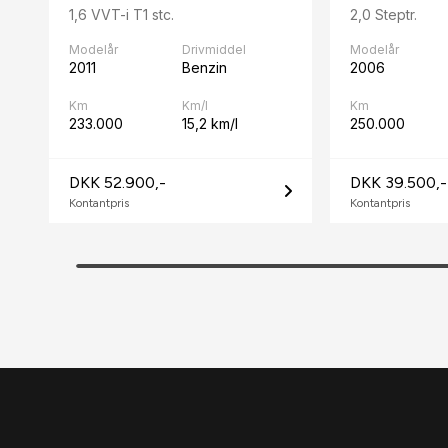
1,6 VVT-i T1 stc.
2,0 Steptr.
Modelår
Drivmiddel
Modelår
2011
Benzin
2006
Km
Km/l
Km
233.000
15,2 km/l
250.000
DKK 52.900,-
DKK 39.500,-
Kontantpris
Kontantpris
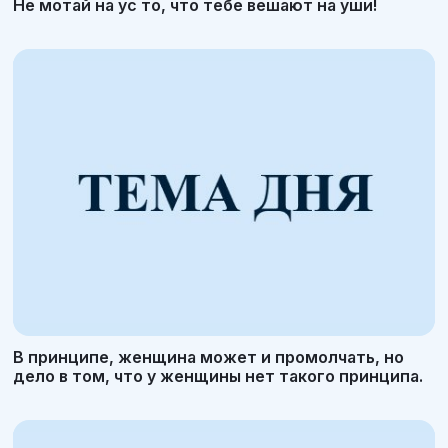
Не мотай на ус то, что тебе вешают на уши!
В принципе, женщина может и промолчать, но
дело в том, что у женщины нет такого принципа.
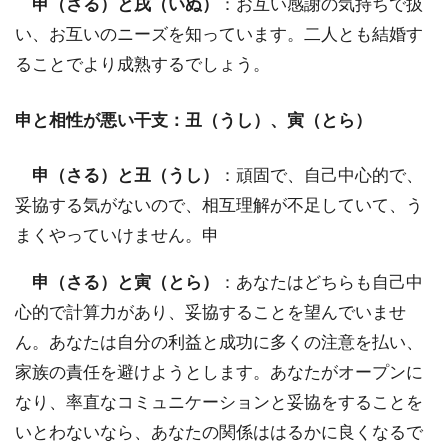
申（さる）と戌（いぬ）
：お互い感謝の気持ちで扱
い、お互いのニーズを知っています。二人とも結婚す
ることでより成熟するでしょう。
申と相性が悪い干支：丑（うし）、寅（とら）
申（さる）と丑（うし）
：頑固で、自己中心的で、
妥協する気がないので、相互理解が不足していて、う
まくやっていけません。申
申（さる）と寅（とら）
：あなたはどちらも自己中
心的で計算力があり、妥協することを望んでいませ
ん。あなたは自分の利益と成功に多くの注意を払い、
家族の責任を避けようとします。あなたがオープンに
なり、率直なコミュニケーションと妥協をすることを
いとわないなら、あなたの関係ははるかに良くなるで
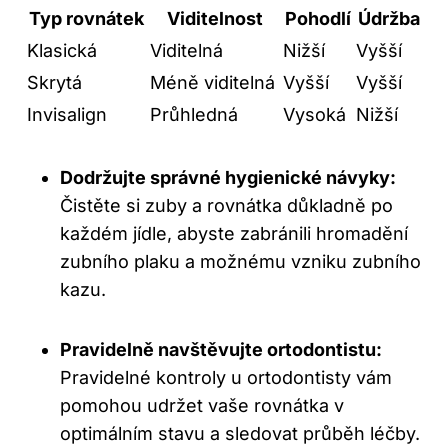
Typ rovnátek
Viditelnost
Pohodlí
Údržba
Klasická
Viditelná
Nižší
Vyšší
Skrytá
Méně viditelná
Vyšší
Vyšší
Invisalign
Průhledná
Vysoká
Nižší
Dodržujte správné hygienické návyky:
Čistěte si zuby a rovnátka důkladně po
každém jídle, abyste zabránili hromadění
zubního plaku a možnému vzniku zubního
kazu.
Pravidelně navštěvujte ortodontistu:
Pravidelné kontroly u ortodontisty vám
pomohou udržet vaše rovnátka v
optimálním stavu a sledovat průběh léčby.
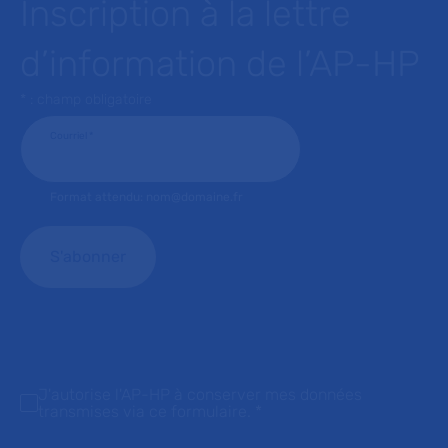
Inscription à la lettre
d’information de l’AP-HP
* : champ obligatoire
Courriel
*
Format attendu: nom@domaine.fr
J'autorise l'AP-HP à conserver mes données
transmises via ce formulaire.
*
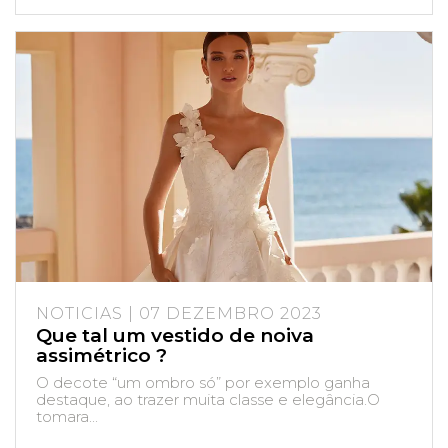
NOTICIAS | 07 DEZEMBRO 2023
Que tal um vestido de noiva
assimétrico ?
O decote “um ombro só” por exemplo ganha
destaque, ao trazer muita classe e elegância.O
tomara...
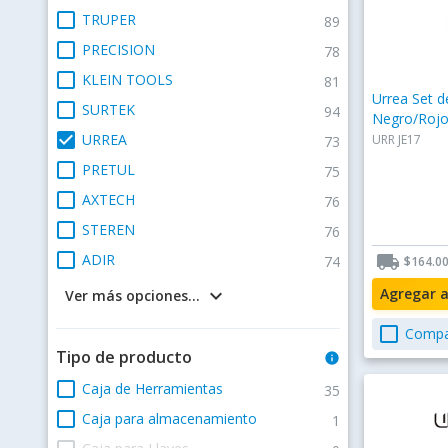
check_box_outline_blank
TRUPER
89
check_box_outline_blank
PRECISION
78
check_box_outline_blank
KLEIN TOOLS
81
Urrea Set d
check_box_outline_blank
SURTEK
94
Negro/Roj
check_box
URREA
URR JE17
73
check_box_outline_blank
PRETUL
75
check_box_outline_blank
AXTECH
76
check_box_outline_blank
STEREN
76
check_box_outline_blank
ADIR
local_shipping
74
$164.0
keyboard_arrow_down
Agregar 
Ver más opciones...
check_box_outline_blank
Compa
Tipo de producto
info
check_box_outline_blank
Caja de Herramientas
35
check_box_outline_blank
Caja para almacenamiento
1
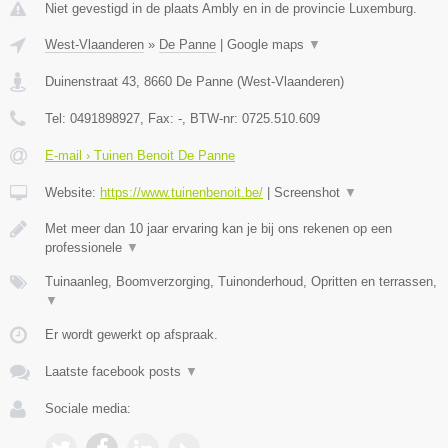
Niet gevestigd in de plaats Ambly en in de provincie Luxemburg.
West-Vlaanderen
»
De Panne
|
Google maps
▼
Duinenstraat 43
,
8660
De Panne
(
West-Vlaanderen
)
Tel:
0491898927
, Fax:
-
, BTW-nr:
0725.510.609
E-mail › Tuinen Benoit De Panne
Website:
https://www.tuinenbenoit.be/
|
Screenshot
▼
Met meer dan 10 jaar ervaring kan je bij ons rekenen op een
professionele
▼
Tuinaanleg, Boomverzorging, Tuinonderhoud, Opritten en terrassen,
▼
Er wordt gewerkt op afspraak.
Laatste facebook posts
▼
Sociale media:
***
● **Task details**: The lines wanted are those from the one holding "Tuinaanleg, Boomverzorging, Tuinonderhoud, Opritten" through the final line of the listing; print them exactly.

● **Expected answer**:
Tuinaanleg, Boomverzorging, Tuinonderhoud, Opritten en terrassen,
▼
Er wordt gewerkt op afspraak.
Laatste facebook posts
▼
Sociale media:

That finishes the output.